(Collected data entries)
────────

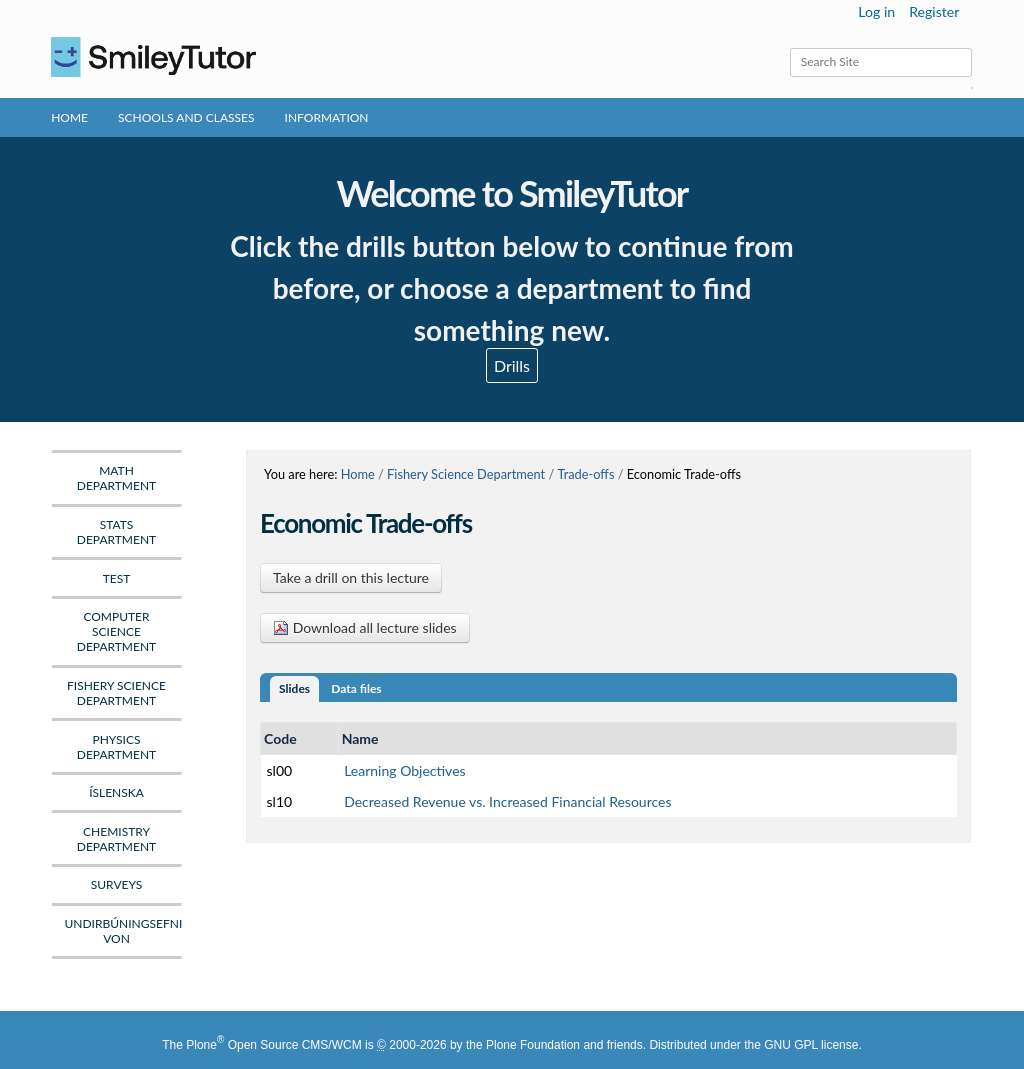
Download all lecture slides (365, 627)
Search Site (789, 47)
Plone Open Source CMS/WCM (273, 1045)
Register (934, 11)
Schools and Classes (186, 117)
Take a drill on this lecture (351, 577)
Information (327, 117)
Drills (512, 365)
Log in (876, 11)
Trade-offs (586, 474)
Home (69, 117)
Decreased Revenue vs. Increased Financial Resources (507, 801)
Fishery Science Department (466, 474)
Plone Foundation (533, 1045)
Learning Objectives (404, 770)
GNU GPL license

────────

What you will do >> Which lines run from the one containing "Home (69, 117)" to the final line of the entries? Return those lines exactly, and only those.

Result >>
Home (69, 117)
Decreased Revenue vs. Increased Financial Resources (507, 801)
Fishery Science Department (466, 474)
Plone Foundation (533, 1045)
Learning Objectives (404, 770)
GNU GPL license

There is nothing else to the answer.